Samsung union plans major strike
Walkout threat raises fears of chip supply disruptions
Samsung Electronics’ labour union said it will press ahead with a planned 18‑day strike from May 21 despite the company’s offer to reopen pay talks without conditions, underscoring a deepening dispute at the world’s largest memory‑chip maker. Government‑mediated negotiations collapsed this week after talks on pay and bonus schemes failed to bridge a wide gap between management and workers; the union says it will not resume discussions before the strike but is willing to meet after June 7 if a “proper proposal” is tabled.

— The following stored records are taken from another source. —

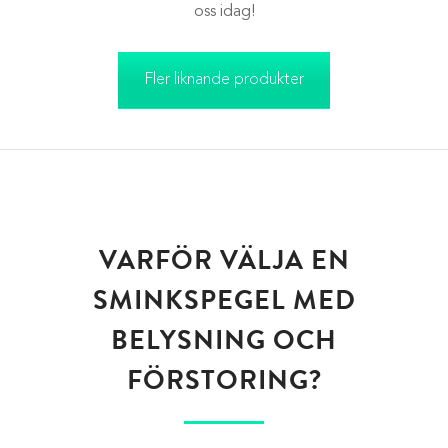
oss idag!
Fler liknande produkter
VARFÖR VÄLJA EN
SMINKSPEGEL MED
BELYSNING OCH
FÖRSTORING?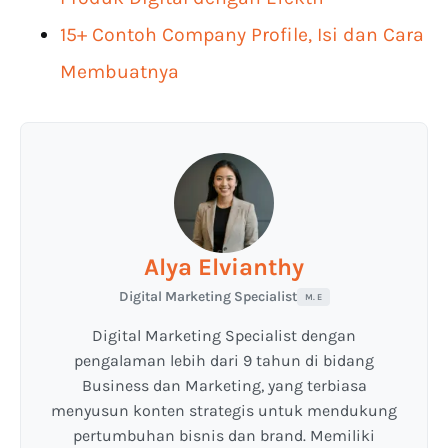
15+ Contoh Company Profile, Isi dan Cara
Membuatnya
Alya Elvianthy
Digital Marketing Specialist
M. E
Digital Marketing Specialist dengan
pengalaman lebih dari 9 tahun di bidang
Business dan Marketing, yang terbiasa
menyusun konten strategis untuk mendukung
pertumbuhan bisnis dan brand. Memiliki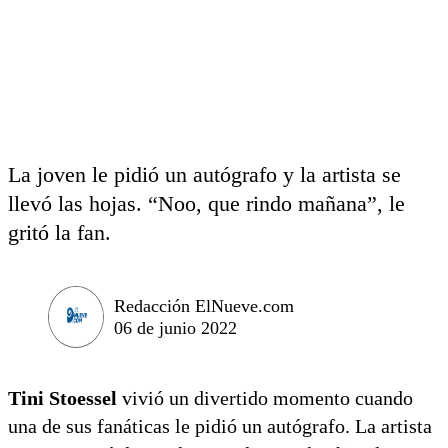
La joven le pidió un autógrafo y la artista se
llevó las hojas. “Noo, que rindo mañana”, le
gritó la fan.
Redacción ElNueve.com
06 de junio 2022
Tini Stoessel
vivió un divertido momento cuando
una de sus fanáticas le pidió un autógrafo. La artista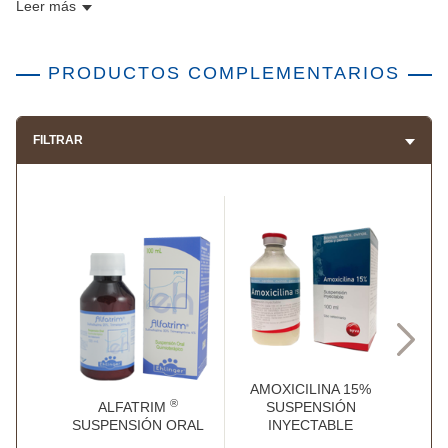
Leer más
PRODUCTOS COMPLEMENTARIOS
FILTRAR
AMOXICILINA 15%
®
ALFATRIM
SUSPENSIÓN
CE
SUSPENSIÓN ORAL
INYECTABLE
SUS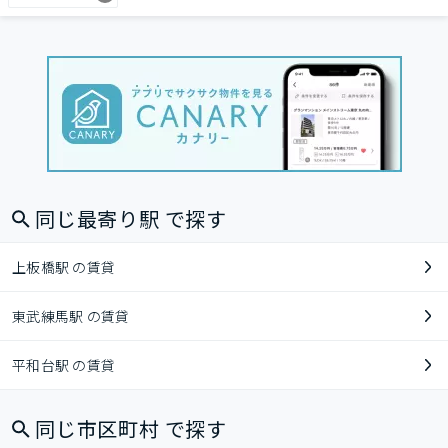
同じ最寄り駅 で探す
上板橋駅 の賃貸
東武練馬駅 の賃貸
平和台駅 の賃貸
同じ市区町村 で探す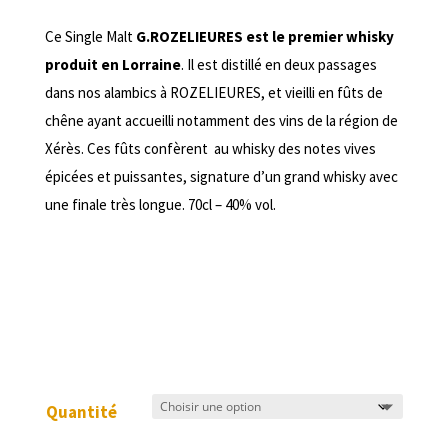
de
prix :
Ce Single Malt
G.ROZELIEURES est le premier whisky
20,60 €
produit en Lorraine
. Il est distillé en deux passages
à
dans nos alambics à ROZELIEURES, et vieilli en fûts de
39,90 €
chêne ayant accueilli notamment des vins de la région de
Xérès. Ces fûts confèrent au whisky des notes vives
épicées et puissantes, signature d’un grand whisky avec
une finale très longue. 70cl – 40% vol.
Quantité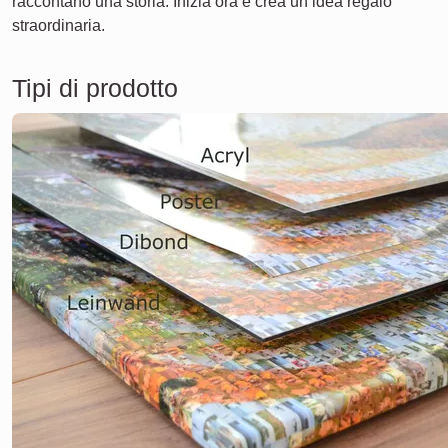
raccontano una storia. Inizia ora e crea un’idea regalo
straordinaria.
Tipi di prodotto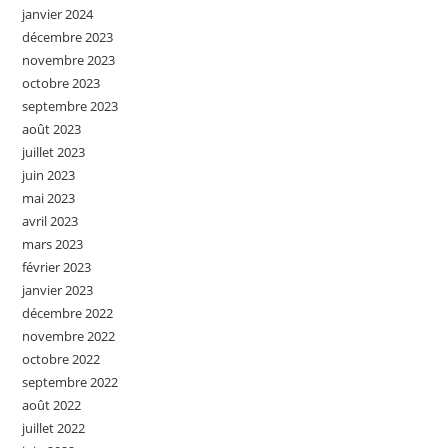
janvier 2024
décembre 2023
novembre 2023
octobre 2023
septembre 2023
août 2023
juillet 2023
juin 2023
mai 2023
avril 2023
mars 2023
février 2023
janvier 2023
décembre 2022
novembre 2022
octobre 2022
septembre 2022
août 2022
juillet 2022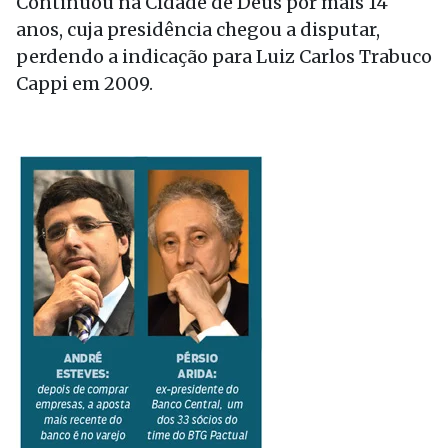
Continuou na Cidade de Deus por mais 14
anos, cuja presidência chegou a disputar,
perdendo a indicação para Luiz Carlos Trabuco
Cappi em 2009.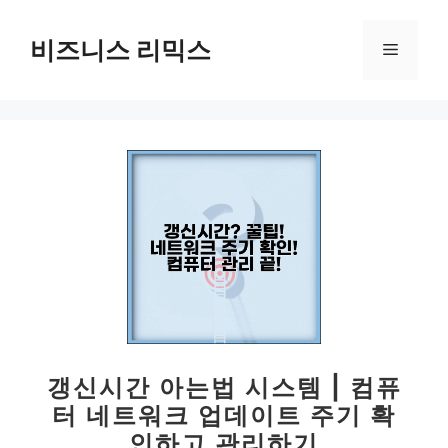
컨
텐
비즈니스 리믹스
메
츠
로
뉴
건
너
뛰
기
갱신시간 아는법 시스템 | 컴퓨
터 네트워크 업데이트 주기 확
인하고 관리하기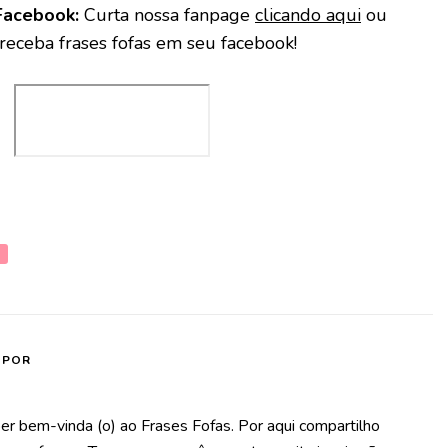
Facebook:
Curta nossa fanpage
clicando aqui
ou
 receba frases fofas em seu facebook!
S
 POR
er bem-vinda (o) ao Frases Fofas. Por aqui compartilho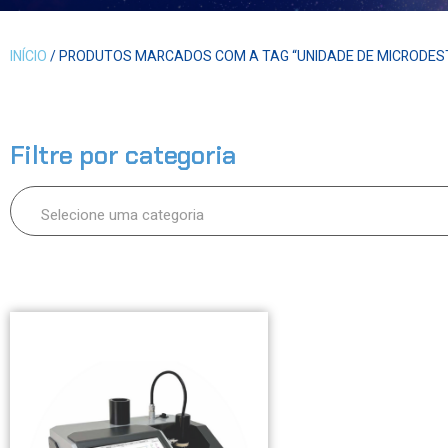
INÍCIO
/ PRODUTOS MARCADOS COM A TAG “UNIDADE DE MICRODES
Filtre por categoria
Selecione uma categoria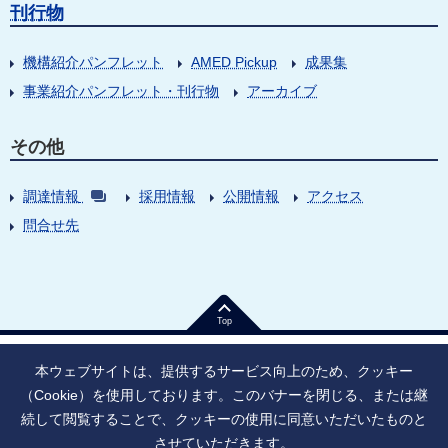
刊行物
機構紹介パンフレット
AMED Pickup
成果集
事業紹介パンフレット・刊行物
アーカイブ
その他
調達情報
採用情報
公開情報
アクセス
問合せ先
Top
本ウェブサイトは、提供するサービス向上のため、クッキー
（Cookie）を使用しております。このバナーを閉じる、または継
続して閲覧することで、クッキーの使用に同意いただいたものと
法人番号：9010005023796
東京都千代田区大手町1丁目7番1号
させていただきます。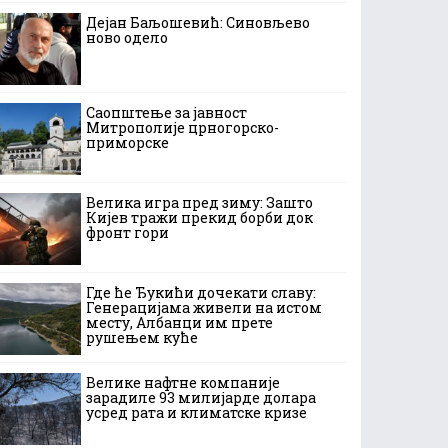
Дејан Баљошевић: Синовљево
ново одело
Саопштење за јавност
Митрополије црногорско-
приморске
Велика игра пред зиму: Зашто
Кијев тражи прекид борби док
фронт гори
Где ће Ђукићи дочекати славу:
Генерацијама живели на истом
месту, Албанци им прете
рушењем куће
Велике нафтне компаније
зарадиле 93 милијарде долара
усред рата и климатске кризе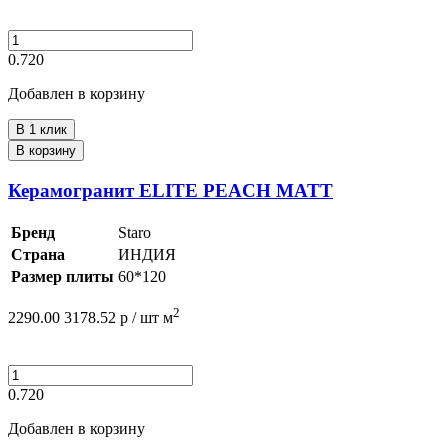
0.720
Добавлен в корзину
В 1 клик
В корзину
Керамогранит ELITE PEACH MATT
Бренд
Staro
Страна
ИНДИЯ
Размер плиты
60*120
2
2290.00
3178.52
р /
шт
м
0.720
Добавлен в корзину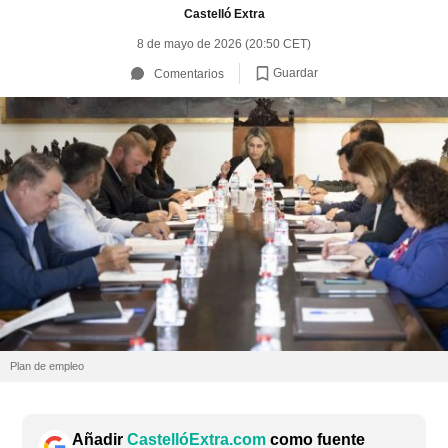
Castelló Extra
8 de mayo de 2026 (20:50 CET)
Guardar
Comentarios
Plan de empleo
Añadir
CastellóExtra.com
como fuente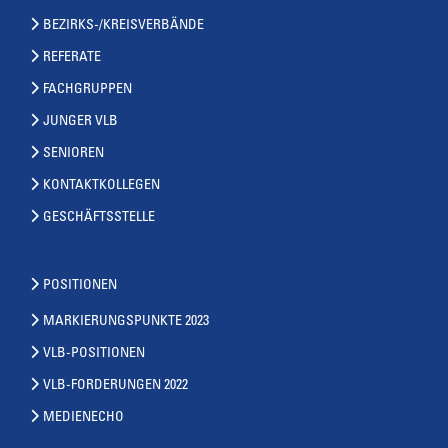
BEZIRKS-/KREISVERBÄNDE
REFERATE
FACHGRUPPEN
JUNGER VLB
SENIOREN
KONTAKTKOLLEGEN
GESCHÄFTSSTELLE
POSITIONEN
MARKIERUNGSPUNKTE 2023
VLB-POSITIONEN
VLB-FORDERUNGEN 2022
MEDIENECHO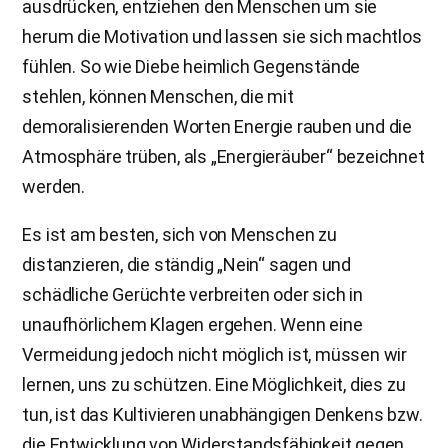
ausdrücken, entziehen den Menschen um sie
herum die Motivation und lassen sie sich machtlos
fühlen. So wie Diebe heimlich Gegenstände
stehlen, können Menschen, die mit
demoralisierenden Worten Energie rauben und die
Atmosphäre trüben, als „Energieräuber“ bezeichnet
werden.
Es ist am besten, sich von Menschen zu
distanzieren, die ständig „Nein“ sagen und
schädliche Gerüchte verbreiten oder sich in
unaufhörlichem Klagen ergehen. Wenn eine
Vermeidung jedoch nicht möglich ist, müssen wir
lernen, uns zu schützen. Eine Möglichkeit, dies zu
tun, ist das Kultivieren unabhängigen Denkens bzw.
die Entwicklung von Widerstandsfähigkeit gegen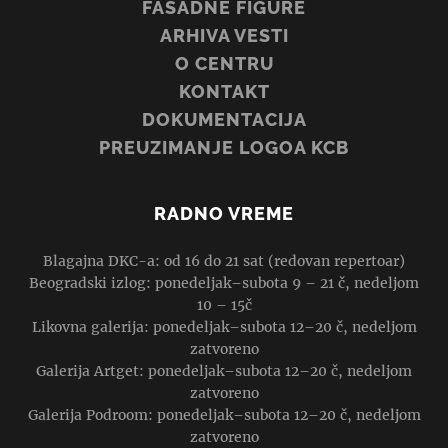
FASADNE FIGURE
ARHIVA VESTI
O CENTRU
KONTAKT
DOKUMENTACIJA
PREUZIMANJE LOGOA KCB
RADNO VREME
Blagajna DKC-a: od 16 do 21 sat (redovan repertoar)
Beogradski izlog: ponedeljak–subota 9 – 21 č, nedeljom
10 – 15č
Likovna galerija: ponedeljak–subota 12–20 č, nedeljom
zatvoreno
Galerija Artget: ponedeljak–subota 12–20 č, nedeljom
zatvoreno
Galerija Podroom: ponedeljak–subota 12–20 č, nedeljom
zatvoreno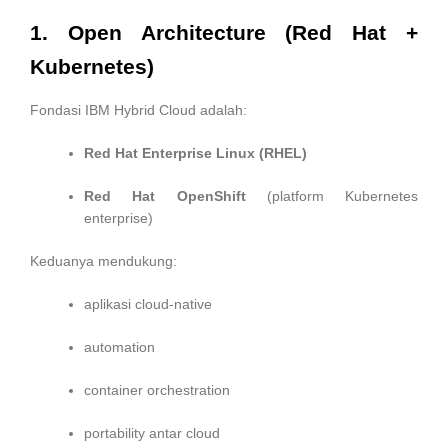
1. Open Architecture (Red Hat +
Kubernetes)
Fondasi IBM Hybrid Cloud adalah:
Red Hat Enterprise Linux (RHEL)
Red Hat OpenShift
(platform Kubernetes
enterprise)
Keduanya mendukung:
aplikasi cloud-native
automation
container orchestration
portability antar cloud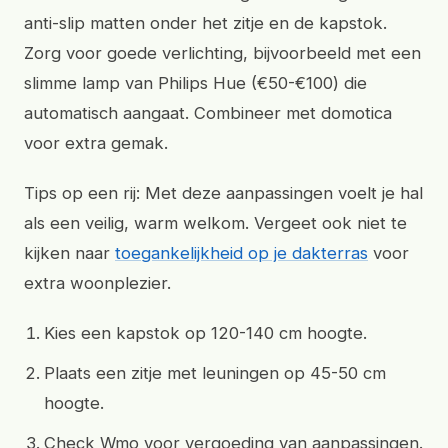
anti-slip matten onder het zitje en de kapstok.
Zorg voor goede verlichting, bijvoorbeeld met een
slimme lamp van Philips Hue (€50-€100) die
automatisch aangaat. Combineer met domotica
voor extra gemak.
Tips op een rij: Met deze aanpassingen voelt je hal
als een veilig, warm welkom. Vergeet ook niet te
kijken naar
toegankelijkheid op je dakterras
voor
extra woonplezier.
Kies een kapstok op 120-140 cm hoogte.
Plaats een zitje met leuningen op 45-50 cm
hoogte.
Check Wmo voor vergoeding van aanpassingen.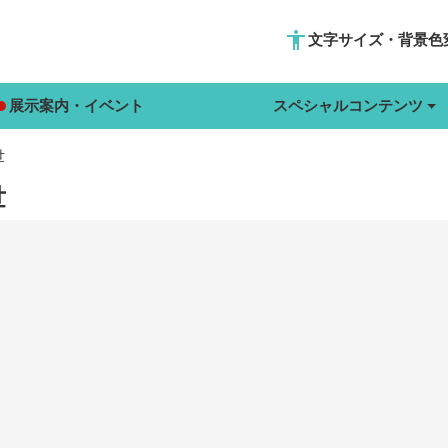
accessibility
文字サイズ・背景色
展示案内・イベント
スペシャルコンテンツ
世
世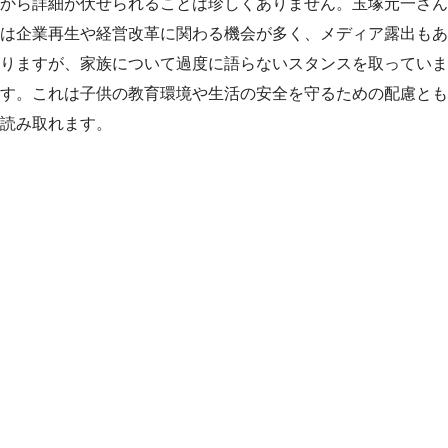
から詳細が伏せられることは珍しくありません。玉塚元一さん
は企業再生や経営改革に関わる機会が多く、メディア露出もあ
りますが、家族について過度に語らないスタンスを取っていま
す。これは子供の教育環境や生活の安全を守るための配慮とも
読み取れます。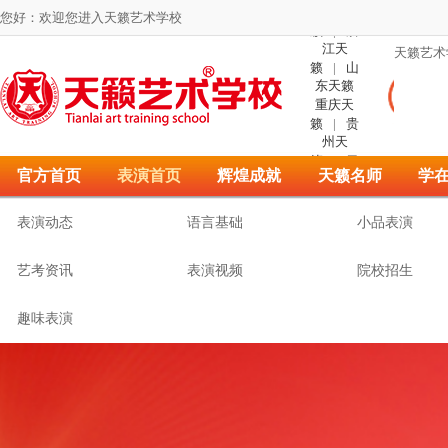
川天
您好：欢迎您进入天籁艺术学校
籁
|
浙
江天
天籁艺术
籁
|
山
东天籁
重庆天
籁
|
贵
州天
籁
|
云
官方首页
表演首页
辉煌成就
天籁名师
学
南天
籁
|
河
南天籁
表演动态
语言基础
小品表演
艺考资讯
表演视频
院校招生
趣味表演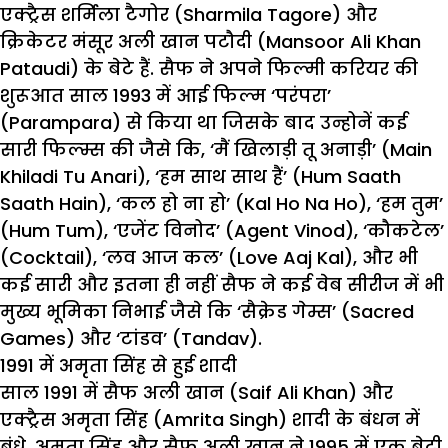
एक्ट्रैस शर्मिला टैगोर (Sharmila Tagore) और
क्रिकेटर मंसूर अली खान पटौदी (Mansoor Ali Khan
Pataudi) के बेटे हैं. सैफ ने अपने फिल्मी करियर की
शुरूआत साल 1993 में आई फिल्म ‘परंपरा’
(Parampara) से किया था जिसके बाद उन्होनें कई
सारी फिल्म्स की जैसे कि, ‘मैं खिलाड़ी तू अनाड़ी’ (Main
Khiladi Tu Anari), ‘हम साथ साथ हैं’ (Hum Saath
Saath Hain), ‘कल हो ना हो’ (Kal Ho Na Ho), ‘हम तुम’
(Hum Tum), ‘एजेंट विनोद’ (Agent Vinod), ‘कौकटेल’
(Cocktail), ‘लव आज कल’ (Love Aaj Kal), और भी
कई सारी और इतना ही नहीं सैफ ने कई वेब सीरीज में भी
मुख्य भूमिका निभाई जैसे कि ‘सैक्रेड गेम्स’ (Sacred
Games) और ‘टांडव’ (Tandav).
1991 में अमृता सिंह से हुई शादी
साल 1991 में सैफ अली खान (Saif Ali Khan) और
एक्ट्रैस अमृता सिंह (Amrita Singh) शादी के बंधन में
बंधे. अमृता सिंह और सैफ अली खान ने 1995 में एक बेटी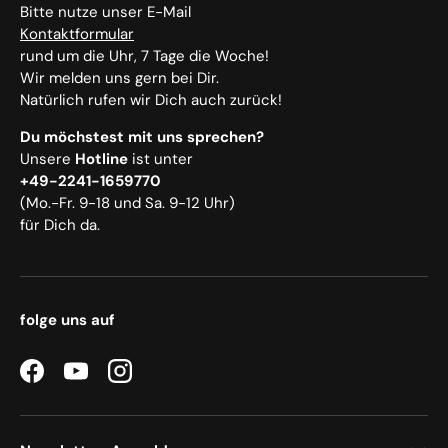
Bitte nutze unser E-Mail
Kontaktformular
rund um die Uhr, 7 Tage die Woche!
Wir melden uns gern bei Dir.
Natürlich rufen wir Dich auch zurück!
Du möchstest mit uns sprechen?
Unsere
Hotline
ist unter
+49-2241-1659770
(Mo.-Fr. 9-18 und Sa. 9-12 Uhr)
für Dich da.
folge uns auf
Facebook
YouTube
Instagram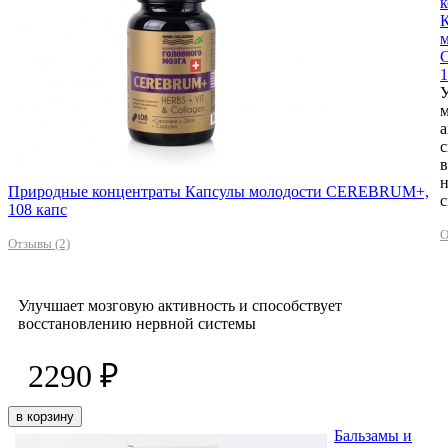
1
а
с
Природные концентраты Капсулы молодости CEREBRUM+,
108 капс
О
Отзывы (2)
Улучшает мозговую активность и способствует
восстановлению нервной системы
2290 ₽
в корзину
Бальзамы и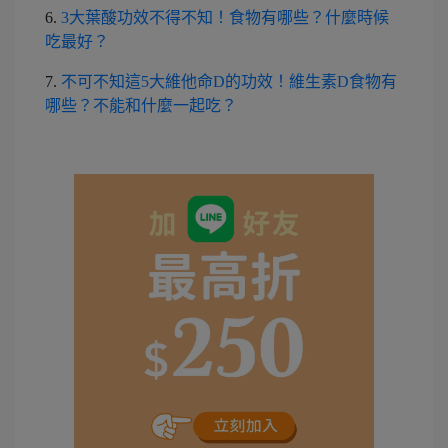
6.
3大葉酸功效不得不知！食物有哪些？什麼時候
吃最好？
7.
不可不知這5大維他命D的功效！維生素D食物有
哪些？不能和什麼一起吃？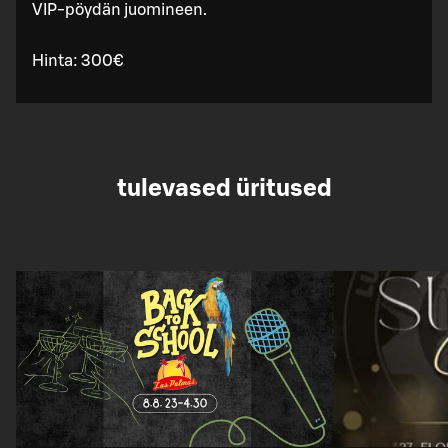
VIP-pöydän juomineen.
Hinta: 300€
tulevased üritused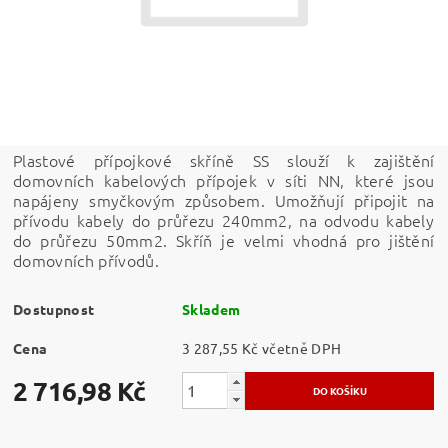
Plastové přípojkové skříně SS slouží k zajištění
domovních kabelových přípojek v síti NN, které jsou
napájeny smyčkovým způsobem. Umožňují připojit na
přívodu kabely do průřezu 240mm2, na odvodu kabely
do průřezu 50mm2. Skříň je velmi vhodná pro jištění
domovních přívodů.
Dostupnost
Skladem
Cena
3 287,55 Kč včetně DPH
2 716,98 Kč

Union demands include lifting a cap on bonus pay (currently 50% of base salary), allocating 15% of annual operating profit to bonuses, and clearer, fairer bonus‑calculation rules. Leaders warn more than 50,000 workers could walk out, potentially disrupting production, delaying customer shipments and adding further upward pressure on chip prices. Samsung executives apologised to the public and government for the dispute, pledged “sincere dialogue,” and said company representatives were traveling to meet union leaders at the Pyeongtaek campus.
The stalemate prompted an emergency government meeting and intervention by senior officials urging continued talks to avert industrial action that could ripple through South Korea’s export‑driven economy. Markets reacted sharply: Samsung shares initially tumbled as much as 6% before recovering modestly, while rival SK Hynix gained amid investor expectations it could benefit from any Samsung production disruption.
Analysts warn the timing is precarious for the semiconductor sector, given strong global demand driven by artificial intelligence and data‑center investment; production interruptions at Samsung could have significant supply‑chain and pricing implications. The dispute highlights mounting labour tensions in major tech firms, where workers argue productivity gains and soaring profits have not translated into commensurate pay increases or transparency in compensation. The government and industry will be watching whether management’s renewed outreach can produce a concession sufficient to forestall the strike and stabilise both production and markets.